ACTIVITY: Your answer should hold the data exactly as given, minus any picture.

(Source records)

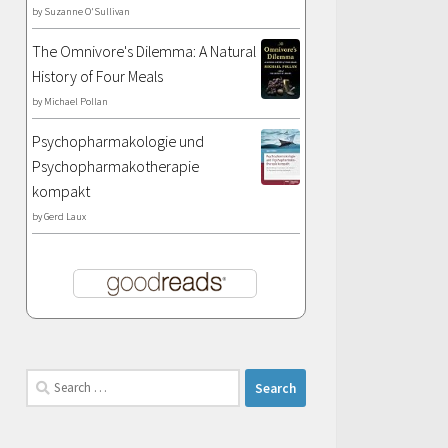
by
Suzanne O'Sullivan
The Omnivore's Dilemma: A Natural
History of Four Meals
by
Michael Pollan
Psychopharmakologie und
Psychopharmakotherapie
kompakt
by
Gerd Laux
Search
for:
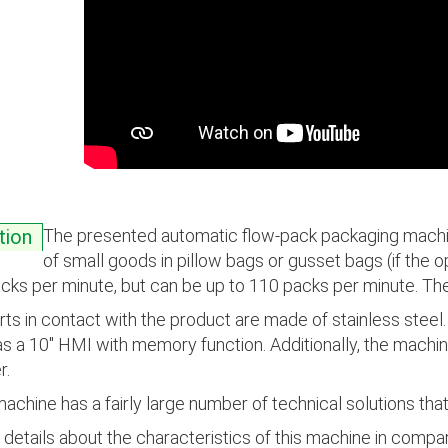
The presented automatic flow-pack packaging machin
tion
of small goods in pillow bags or gusset bags (if the o
cks per minute, but can be up to 110 packs per minute. T
arts in contact with the product are made of stainless stee
as a 10" HMI with memory function. Additionally, the machin
r.
achine has a fairly large number of technical solutions that
details about the characteristics of this machine in compar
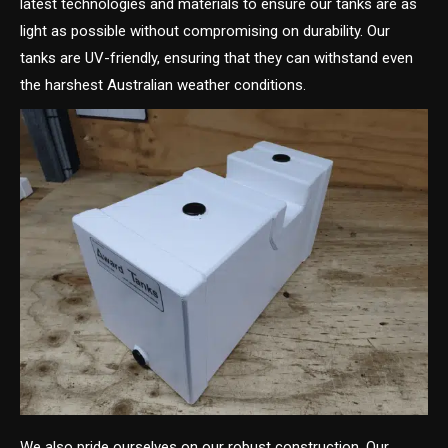
latest technologies and materials to ensure our tanks are as
light as possible without compromising on durability. Our
tanks are UV-friendly, ensuring that they can withstand even
the harshest Australian weather conditions.
We also pride ourselves on our robust construction. Our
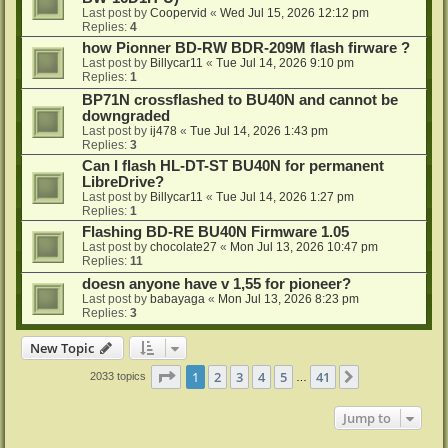
Last post by
Coopervid
«
Wed Jul 15, 2026 12:12 pm
Replies:
4
how Pionner BD-RW BDR-209M flash firware ?
Last post by
Billycar11
«
Tue Jul 14, 2026 9:10 pm
Replies:
1
BP71N crossflashed to BU40N and cannot be
downgraded
Last post by
ij478
«
Tue Jul 14, 2026 1:43 pm
Replies:
3
Can I flash HL-DT-ST BU40N for permanent
LibreDrive?
Last post by
Billycar11
«
Tue Jul 14, 2026 1:27 pm
Replies:
1
Flashing BD-RE BU40N Firmware 1.05
Last post by
chocolate27
«
Mon Jul 13, 2026 10:47 pm
Replies:
11
doesn anyone have v 1,55 for pioneer?
Last post by
babayaga
«
Mon Jul 13, 2026 8:23 pm
Replies:
3
New Topic
Page
1
of
41
1
2
3
4
5
41
Next
2033 topics
…
Jump to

WRITTEN SOLUTION:
by
Suzanne O'Sullivan
The Omnivore's Dilemma: A Natural
History of Four Meals
by
Michael Pollan
Psychopharmakologie und
Psychopharmakotherapie
kompakt
by
Gerd Laux
Search
for:
The presented automatic flow-pack packaging machin
tion
of small goods in pillow bags or gusset bags (if the o
cks per minute, but can be up to 110 packs per minute. T
arts in contact with the product are made of stainless stee
as a 10" HMI with memory function. Additionally, the machin
r.
achine has a fairly large number of technical solutions that
details about the characteristics of this machine in compar
latest technologies and materials to ensure our tanks are as
light as possible without compromising on durability. Our
tanks are UV-friendly, ensuring that they can withstand even
the harshest Australian weather conditions.
We also pride ourselves on our robust construction. Our
Last post by
Coopervid
«
Wed Jul 15, 2026 12:12 pm
Replies:
4
how Pionner BD-RW BDR-209M flash firware ?
Last post by
Billycar11
«
Tue Jul 14, 2026 9:10 pm
Replies:
1
BP71N crossflashed to BU40N and cannot be
downgraded
Last post by
ij478
«
Tue Jul 14, 2026 1:43 pm
Replies:
3
Can I flash HL-DT-ST BU40N for permanent
LibreDrive?
Last post by
Billycar11
«
Tue Jul 14, 2026 1:27 pm
Replies:
1
Flashing BD-RE BU40N Firmware 1.05
Last post by
chocolate27
«
Mon Jul 13, 2026 10:47 pm
Replies:
11
doesn anyone have v 1,55 for pioneer?
Last post by
babayaga
«
Mon Jul 13, 2026 8:23 pm
Replies:
3
New Topic
Page
1
of
41
1
2
3
4
5
41
Next
2033 topics
…
Jump to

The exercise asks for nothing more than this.